The germarium at the distal tip of the ovariole contains the female germ cells (oogonia).
Oogonia undergo a mitotic division to become primary oocytes.
Oocytes pass down the ovariole wrapped by follicle cells. They form a series of bulges down the length of the ovariole. Each bulge is called a follicle.
Vitellogenesis is the process by which oocytes incorporate yolk.

Three types of ovarioles:

Panoistic: no trophocytes, seen in more primitive insects.

Telotrophic: the trophocytes in the distal end of the ovariole remain in contact with the oocyte through long tubes (nutritive cords) that carry nutrient into the oocyte. Found in Hemiptera and some Coleoptera

Polytrophic: Trophocytes (nurse cells) are intimately associated with each oocyte and enclosed within the follicle. Typically, they arise from incomplete divisions of a single oogonium in which the cell divides but doesn’t completely separate. Found in Lepidoptera, Neuroptera, Diptera, Hymenoptera, some Coleoptera.

Follicle cells secrete the chorion (egg shell) late in vitellogenesis.
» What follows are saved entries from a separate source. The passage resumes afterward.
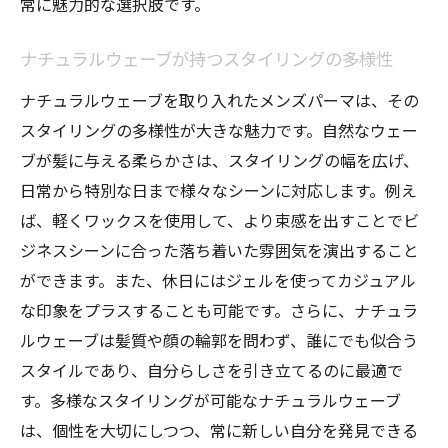
常に魅力的な選択肢です。
朝のスタイリング時間を短縮するポイント
時短スタイリングが可能なヘアプロダクト
ナチュラルウェーブが持つスタイリングの多様性
の選び方
ナチュラルウェーブを取り入れたメンズパーマは、その
ナチュラルウェーブに適したドライヤーの
スタイリングの多様性が大きな魅力です。自然なウェー
使い方
ブが髪に与える柔らかさは、スタイリングの幅を広げ、
シンプルなアレンジでおしゃれに見せる方
日常から特別な日まで様々なシーンに対応します。例え
法
ば、軽くワックスを使用して、より束感を出すことでビ
ワンステップで決まるヘアセットのテクニ
ジネスシーンに合った落ち着いた雰囲気を演出すること
ック
ができます。また、休日にはジェルを使ってカジュアル
出先でも崩れにくいスタイリングの秘訣
な印象をプラスすることも可能です。さらに、ナチュラ
最新トレンドを取り入れたメンズパーマスタイ
ルウェーブは髪質や顔の輪郭を問わず、誰にでも似合う
ルのポイント
スタイルであり、自分らしさを引き立てるのに最適で
す。多様なスタイリングが可能なナチュラルウェーブ
トレンドを抑えたスタイルチェンジの方法
は、個性を大切にしつつ、常に新しい自分を発見できる
ファッションとの相性を考慮したヘアスタ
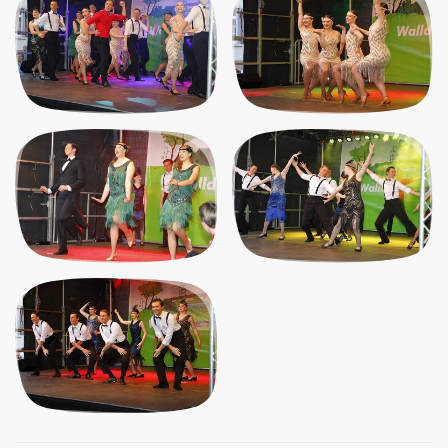
klick
klick
klick
klick
klick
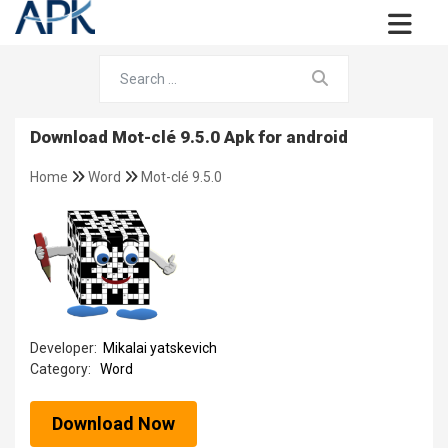
Download Mot-clé 9.5.0 Apk for android
Home
Word
Mot-clé 9.5.0
Developer:
Mikalai yatskevich
Category:
Word
Download Now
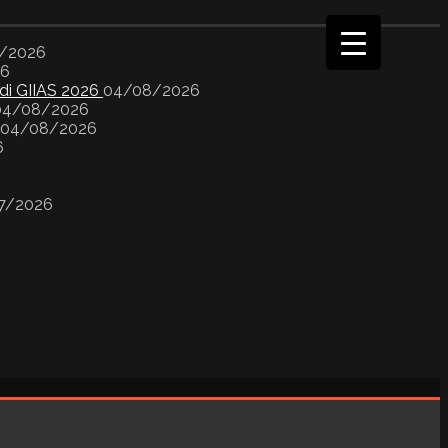
/2026
26
 di GIIAS 2026
04/08/2026
04/08/2026
04/08/2026
6
7/2026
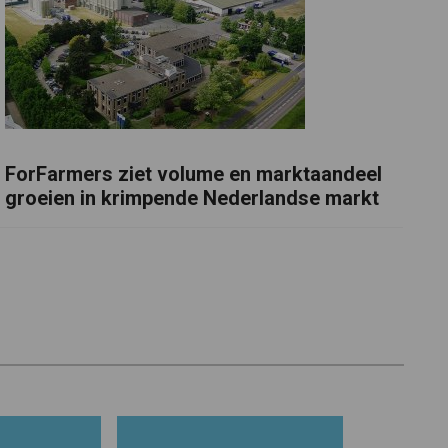
ForFarmers ziet volume en marktaandeel
groeien in krimpende Nederlandse markt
Vitellogenesis occurs in the proximal part of the ovariole, termed the vitellarium. Nutritive cords are broken about the time of vitellogenesis in telotrophic ovarioles. Massive increase in volume.

In polytrophic ovarioles, the follicle epithelium pulls away from the oocyte and gaps appear between them. Vitellogenin is incorporated from the haemolymph into the oocyte by receptor-mediated endocytosis.

Lipid yolk and protein yolk are derived from the fat body and circulated via the haemolymph.

Hormonal controls

Juvenile hormone from the corpora allata forms a peak in the adult. Necessary for vitellogenin release from fat body.

In some insects the oocytes develop in the pupa.

In others, certain nutrients are required:

autogenous insects: don’t require a protein meal as an adult for oogenesis to occur

anautogenous insects: require a protein meal for oogenesis.

Oocyte Resorption

Usually a response to adverse conditions. Protein and lipid disappear from the oocyte, resorbed into haemolymph.

Females show a range of strategies:

Some produce eggs asynchronously so that they are always ready to oviposit but in small numbers. Common in lepidoptera.

Some produce synchronously and lay in batches of several hundred eggs. In some cases, it has been shown that accumulations of larvae are an advantage, especially when food is not a limiting resource.

For example, blowflies produce batches of eggs and larvae are often more likely to survive in numbers. They even produce an oviposition pheromone.

Fertilisation

Ovulation is the process of release of an oocyte from the ovariole. Usually it is immediately followed by fertilisation and oviposition, but not necessarily. Some insects store eggs in the lateral oviducts after ovulation and fertilise and oviposit in rapid sequence.

Ovulation is induced by neurosecretory factor from the brain.

Fertilisation usually occurs in the bursa copulatrix or similar structure in the common oviduct. Eggs are held momentarily near the opening of the spermathecal ducts. Sperm are released and enter the egg at the micropyles.

In Lucilia and other flies the ovipositor is extruded, the common oviduct has an “S”-shaped bend. The eggs lodge one at a time in the S where they are opposite the spermathecal duct opening and there is a felt-work of fine cuticular spines. They are fertilised and deposited.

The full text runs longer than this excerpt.